Thanks Charles, I had no luck with the Text box at all. As for the magnifing glass, it works but if i increase to 125% or 150% then the page no longer fits the screen, and I have to scroll from side to side to read a post. But Thanks to you I can at least read things, until I find a better way!!!


----------



## DennisB (Jan 2, 2008)

I had the same problem with IE7 so switched to Firefox. I can read a post and enlarge the font by using Ctrl+. However when replying the taskbar is missing the box for font and font size selection. Why these two boxes are missing, I don't know.


----------



## peter bunce (Dec 29, 2007)

Hi All,


IF you reply i(n Firefox) by 'add reply' instead of the quick reply you will get a lookalike for word on the set of icons on the top there are boxes for format/font.size. It can be done from there.

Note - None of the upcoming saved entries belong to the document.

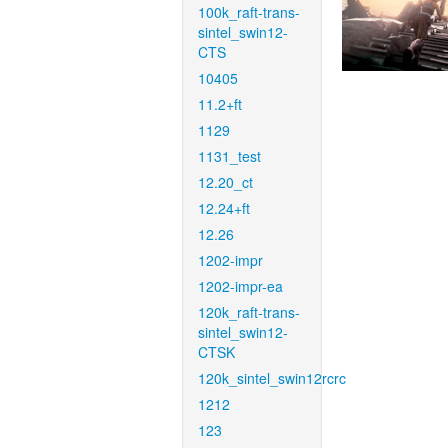
100k_raft-trans-
sintel_swin12-
CTS
10405
11.2+ft
1129
1131_test
12.20_ct
12.24+ft
12.26
1202-impr
1202-impr-ea
120k_raft-trans-
sintel_swin12-
CTSK
120k_sintel_swin12rcrc
1212
123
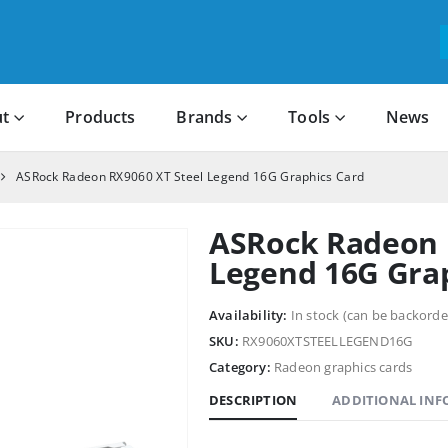
t
Products
Brands
Tools
News
ASRock Radeon RX9060 XT Steel Legend 16G Graphics Card
ASRock Radeon 
Legend 16G Gra
Availability:
In stock (can be backorde
SKU:
RX9060XTSTEELLEGEND16G
Category:
Radeon graphics cards
DESCRIPTION
ADDITIONAL IN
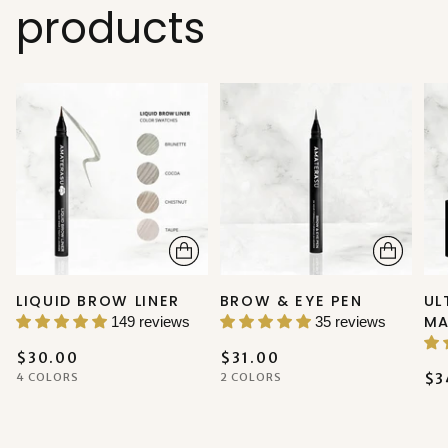
products
LIQUID BROW LINER
BROW & EYE PEN
UL
MA
149 reviews
35 reviews
$30.00
$31.00
4 COLORS
2 COLORS
$3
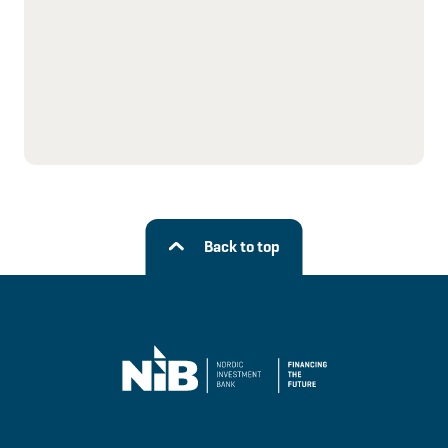
Back to top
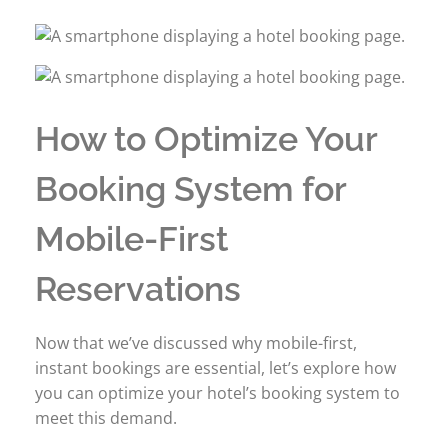
How to Optimize Your
Booking System for
Mobile-First
Reservations
Now that we’ve discussed why mobile-first,
instant bookings are essential, let’s explore how
you can optimize your hotel’s booking system to
meet this demand.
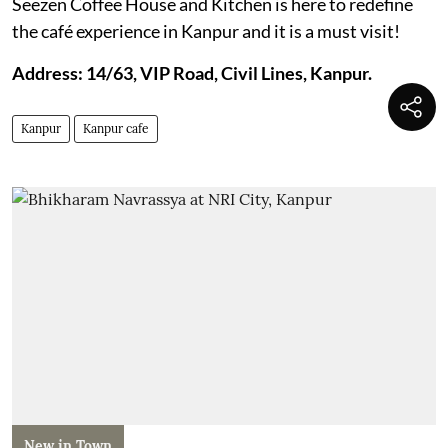
Seezen Coffee House and Kitchen is here to redefine
the café experience in Kanpur and it is a must visit!
Address: 14/63, VIP Road, Civil Lines, Kanpur.
Kanpur
Kanpur cafe
New in Town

I do wish however that there was a spellchecker in them!


----------



## Dwight Ennis (Jan 2, 2008)

I do wish however that there was a spellchecker in them!
There is a spell checker in the toolbar of the "Add Reply" page Peter. You just need to download it.  
An alternative is to use the spell checker in the Google Toolbar (this is the one I use when I remember to spell-check my posts).


----------



## DennisB (Jan 2, 2008)

Posted By peter bunce on 01/08/2008 2:49 PM
Hi All, There really is no font or font size box in any of the toolbars. This is most confusing as I am not the only one having this problem. Others are also having the same problem, their complaint has just been worded wrong and is being missed. Hope that i have made this more clearly understood. Regards. Dennis.


IF you reply i(n Firefox) by 'add reply' instead of the quick reply you will get a lookalike for word on the set of icons on the top there are boxes for format/font.size. It can be done from there.


I do wish however that there was a spellchecker in them!


----------



## ShadsTrains (Dec 27, 2007)

1st class members have an extended toolbar with font and text formatting capabilities as well as spell checker.  Regular members who have not upgraded get a basic toolbar only.


----------



## chooch (Jan 2, 2008)

Where / how do I download the spell checker? Thanks in advance for you help.


----------



## Richard Weatherby (Jan 3, 2008)

Shad answered the tool bar for reply but did not answer the displayed font size issue. It didn't an issue in the previous software.


----------



## Semper Vaporo (Jan 2, 2008)

There is an icon in the tool bar above the full reply text box that has the letters ABC and a check mark in it.  Click on it.  If you already have the spell check software installed it will work.

If you DON'T already have the software, it will tell you so in a dialog box that will have a button to go get the spell checker.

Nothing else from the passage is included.